Most EU citizens living in Britain could not vote for or against Brexit, so it’s possible that a significant number of people signing the petition did not take part in the referendum. How many? We don’t know.
You can sign using a false name
We tested the system in the newsroom, and we found that it’s very quick and easy to sign the petition using a false identity.
We created an account under a made-up name with an email platform that doesn’t have strict rules about verifying the identification of its users.
The petition sent an email to the bogus email account and we could have registered our signature if we had clicked on the link.
This opens the question of whether individuals have signed the petition multiple times using pseudonymous accounts, perhaps using different devices with different IP addresses.
Our understanding, based on conversations with cybersecurity professionals, is that this would be fairly easy to spot if it was being done with thousands of signatures at a time.

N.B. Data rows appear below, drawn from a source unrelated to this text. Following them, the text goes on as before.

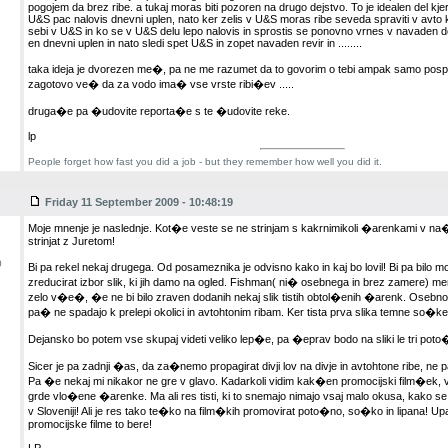
pogojem da brez ribe. a tukaj moras biti pozoren na drugo dejstvo. To je idealen del kje
U&S pac nalovis dnevni uplen, nato ker zelis v U&S moras ribe seveda spraviti v avto ke
sebi v U&S in ko se v U&S delu lepo nalovis in sprostis se ponovno vrnes v navaden del
en dnevni uplen in nato sledi spet U&S in zopet navaden revir in ........
taka ideja je dvorezen me�, pa ne me razumet da to govorim o tebi ampak samo pos
zagotovo ve� da za vodo ima� vse vrste ribi�ev .....
druga�e pa �udovite reporta�e s te �udovite reke.
lp
People forget how fast you did a job - but they remember how well you did it.
Friday 11 September 2009 - 10:48:19
Moje mnenje je naslednje. Kot�e veste se ne strinjam s kakrnimikoli �arenkami v na
strinjat z Juretom!
0
Bi pa rekel nekaj drugega. Od posameznika je odvisno kako in kaj bo lovil! Bi pa bilo
zreducirat izbor slik, ki jih damo na ogled. Fishman( ni� osebnega in brez zamere) meni
zelo v�e�, �e ne bi bilo zraven dodanih nekaj slik tistih obtol�enih �arenk. Osebno 
pa� ne spadajo k prelepi okolici in avtohtonim ribam. Ker tista prva slika temne so�ke
Dejansko bo potem vse skupaj videti veliko lep�e, pa �eprav bodo na sliki le tri pot
Sicer je pa zadnji �as, da za�nemo propagirat divji lov na divje in avtohtone ribe, ne
Pa �e nekaj mi nikakor ne gre v glavo. Kadarkoli vidim kak�en promocijski film�ek, v
grde vlo�ene �arenke. Ma ali res tisti, ki to snemajo nimajo vsaj malo okusa, kako se
v Sloveniji! Ali je res tako te�ko na film�kih promovirat poto�no, so�ko in lipana! U
promocijske filme to bere!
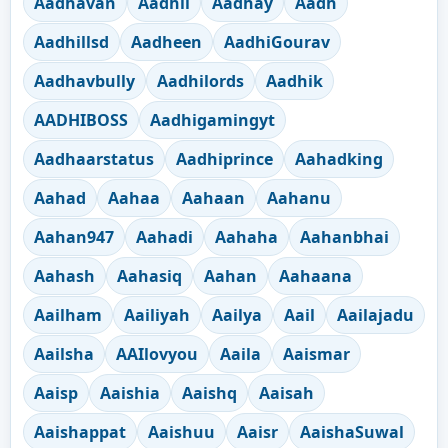
Aadhavan
Aadhil
Aadhay
Aadh
Aadhillsd
Aadheen
AadhiGourav
Aadhavbully
Aadhilords
Aadhik
AADHIBOSS
Aadhigamingyt
Aadhaarstatus
Aadhiprince
Aahadking
Aahad
Aahaa
Aahaan
Aahanu
Aahan947
Aahadi
Aahaha
Aahanbhai
Aahash
Aahasiq
Aahan
Aahaana
Aailham
Aailiyah
Aailya
Aail
Aailajadu
Aailsha
AAIlovyou
Aaila
Aaismar
Aaisp
Aaishia
Aaishq
Aaisah
Aaishappat
Aaishuu
Aaisr
AaishaSuwal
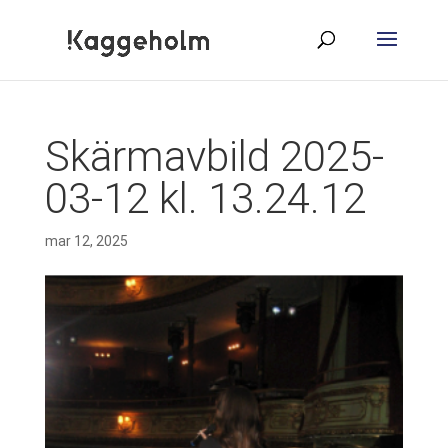
Skärmavbild 2025-
03-12 kl. 13.24.12
mar 12, 2025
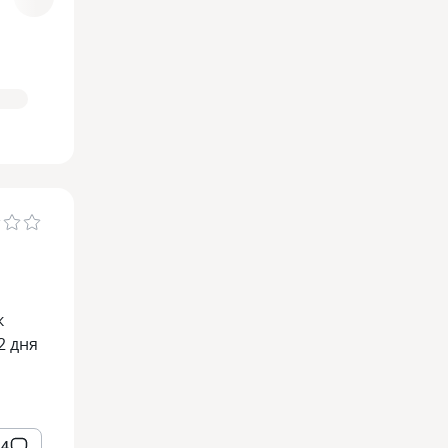
к
2 дня
4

Many signatures coming from a device with the same IP address – or made at exactly the same time – would raise red flags.
When hackers used software to automatically add large numbers of multiple signatures to an earlier Brexit-related petition in 2016, the site administrators went back and looked for patterns of suspicious behaviour, then removed tens of thousands of dodgy signatures.

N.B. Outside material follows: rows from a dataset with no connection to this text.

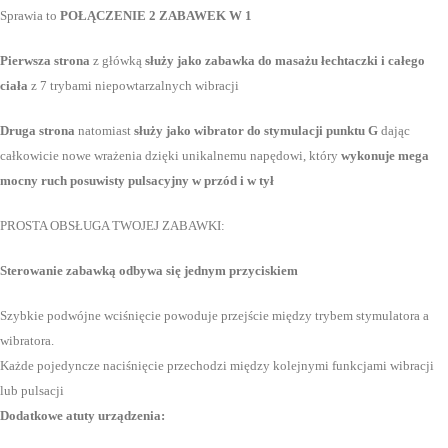
Sprawia to
POŁĄCZENIE 2 ZABAWEK W 1
Pierwsza strona
z główką
służy jako zabawka do masażu łechtaczki i całego
ciała
z 7 trybami niepowtarzalnych wibracji
Druga strona
natomiast
służy jako wibrator do stymulacji punktu G
dając
całkowicie nowe wrażenia dzięki unikalnemu napędowi, który
w
ykonuje mega
mocny ruch posuwisty pulsacyjny w przód i w tył
PROSTA OBSŁUGA TWOJEJ ZABAWKI:
Sterowanie zabawką odbywa się jednym przyciskiem
Szybkie podwójne wciśnięcie powoduje przejście między trybem stymulatora a
wibratora.
Każde pojedyncze naciśnięcie przechodzi między kolejnymi funkcjami wibracji
lub pulsacji
Dodatkowe atuty urządzenia:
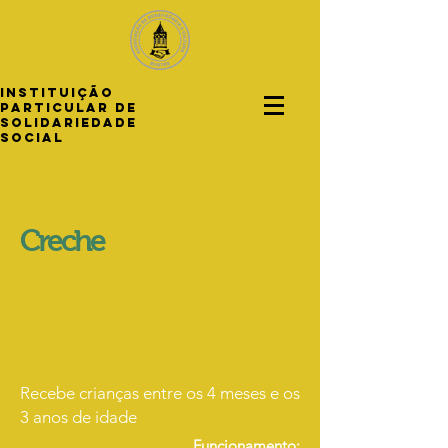
INSTITUIÇÃO
PARTICULAR DE
SOLIDARIEDADE
SOCIAL
Creche
Recebe crianças entre os 4 meses e os
3 anos de idade
Funcionamento:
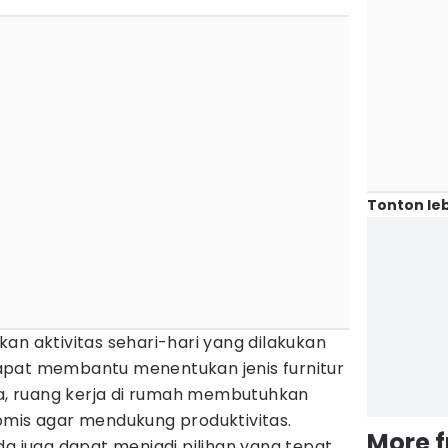
Tonton leb
an aktivitas sehari-hari yang dilakukan
apat membantu menentukan jenis furnitur
ya, ruang kerja di rumah membutuhkan
omis agar mendukung produktivitas.
More 
da juga dapat menjadi pilihan yang tepat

We can speculate that they might do the same again, but the House of Commons is being fairly tight-lipped about its security measures.

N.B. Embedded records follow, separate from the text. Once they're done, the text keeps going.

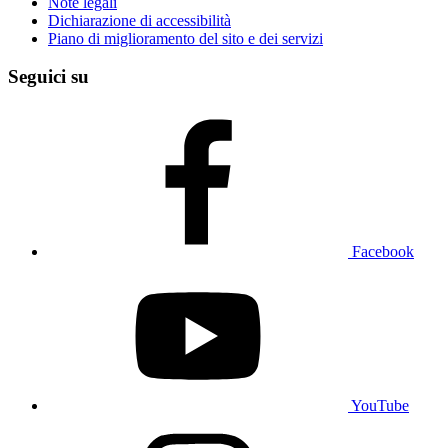
Note legali
Dichiarazione di accessibilità
Piano di miglioramento del sito e dei servizi
Seguici su
Facebook
YouTube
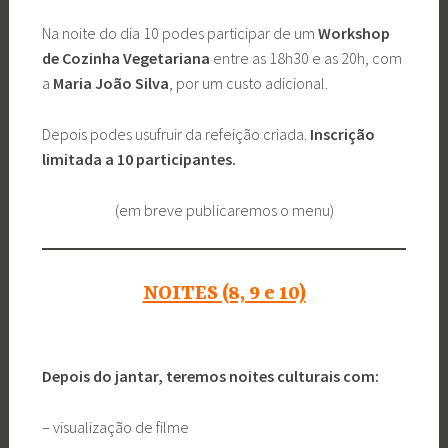
Na noite do dia 10 podes participar de um
Workshop
de Cozinha Vegetariana
entre as 18h30 e as 20h, com
a
Maria João Silva
, por um custo adicional.
Depois podes usufruir da refeição criada.
Inscrição
limitada a 10 participantes.
(em breve publicaremos o menu)
NOITES (8, 9 e 10)
Depois do jantar, teremos noites culturais com:
– visualização de filme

A spokesman told us: “The Government Digital Service use a number of techniques, automated and manual, to identify and block signatures from bots, disposable email addresses or other sources that show signs of fraudulent activity.
“They also monitor signing patterns to check for fraudulent activity. Much like the traditional paper petitioning system, which asks people to provide an address and signature, the e-petitions system aims to strike a balance between allowing people to easily register their support for issues which are important to them, whilst discouraging dishonesty.
“We can’t comment in more detail about the security measures.”
They did add that they had introduced “additional measures” after the 2016 hack “to stop the abuse of free and disposable email addresses to add fraudulent signatures to a petition”.
In a later, separate statement, they told FactCheck: “Some types of fraud are monitored to ensure that it does not affect the integrity of the petition. Evidence of fraud may affect whether the Petitions Committee choose to act on the petition.
“We do not comment in detail on fraud. Ideally someone who has tried to fraudulently sign the petition would never realise that they have failed.”
The verdict
In the absence of more detail from the people who run the petitions website, it’s hard to say exactly how resistant the system is to fraud.
When hackers used bots to add bogus signatures to another Brexit petition in 2016, they boasted about it on the 4Chan message board.
We can’t find evidence of people bragging on that site a about large-scale security breaches this time around. And the House of Commons says it has stepped up security since then.
There is a question mark around overseas signatures, but these are not happening in large numbers.
Similarly, the House of Commons has deliberately designed the system so that two people can sign using the same email address, saying many people share accounts with their partner. It opens the possibility of more duplication, but the Commons says the number of people doing this is only around 1 per cent.
Perhaps more worryingly, it is pretty easy for individuals to sign the petition more than once using fake email addresses, and we simply don’t know if the security protocols are good enough to spot these duplicates and remove them from the final tally.
This story was updated on 25/03/2019 to include more information from the House of Commons.